Obama, Romney woo the Jewish vote

On a trip to Israel, Mitt Romney is trying to win over a tiny sliver of a small — but powerful — section of the American electorate. President Barack Obama is doing the same at home.

But while Romney’s trip is unlikely to change the broader presidential campaign against Obama, he’s hoping to close the gap among Jewish voters.

For all the wooing of American Jews in presidential campaigns, those who say Israel’s fate drives their vote make up 6 per cent of a reliably Democratic bloc. The tiny numbers are overlaid with an outsize influence.

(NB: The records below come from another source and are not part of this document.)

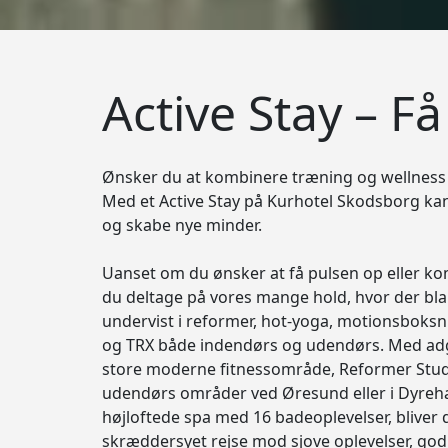
Active Stay – F
Ønsker du at kombinere træning og wellness
Med et Active Stay på Kurhotel Skodsborg kan
og skabe nye minder.
Uanset om du ønsker at få pulsen op eller ko
du deltage på vores mange hold, hvor der bla
undervist i reformer, hot-yoga, motionsboks
og TRX både indendørs og udendørs. Med adg
store moderne fitnessområde, Reformer Studio
udendørs områder ved Øresund eller i Dyreh
højloftede spa med 16 badeoplevelser, bliver d
skræddersyet rejse mod sjove oplevelser, god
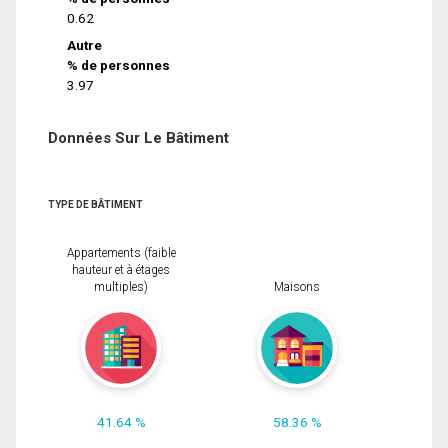
0.62
Autre
% de personnes
3.97
Données Sur Le Bâtiment
TYPE DE BÂTIMENT
Appartements (faible
hauteur et à étages
multiples)
Maisons
41.64 %
58.36 %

Campaign donations from Jews or Jewish and pro-Israel groups account for as much as 60 per cent of Democratic money, and groups such as the American Israel Public Affairs Committee can bring strong pressure on candidates.

Romney needs to show his commitment to Israel because the reliably Republican evangelical Christian vote also holds candidates to account on that topic. “Jewish Americans have come to assume that mainstream politicians and elected officials will stand strongly with Israel so there’s oftentimes no urgency that is reflected in the polling,” said Robert Wexler, a former Democratic congressman from Florida whose district was heavily Jewish.

“Even partisan people who cherish the American-Israeli relationship cringe when Israel is used as a political football,” said Wexler, who was a co-chairman of Obama’s 2008 campaign.

That hasn’t stopped Romney. “I think, by and large, you can just look at the things the president has done and do the opposite,” Romney said earlier this year when asked about Israel.

Obama has riled his critics, including Romney, by urging the Israelis and the Palestinians
to make good on their promises to bring peace to the troubled Middle East. Specifically, Obama publicly has chastised Israel for continuing to build housing settlements in disputed areas. That has raised the ire of groups such as AIPAC, which feel he’s been disloyal to Israel.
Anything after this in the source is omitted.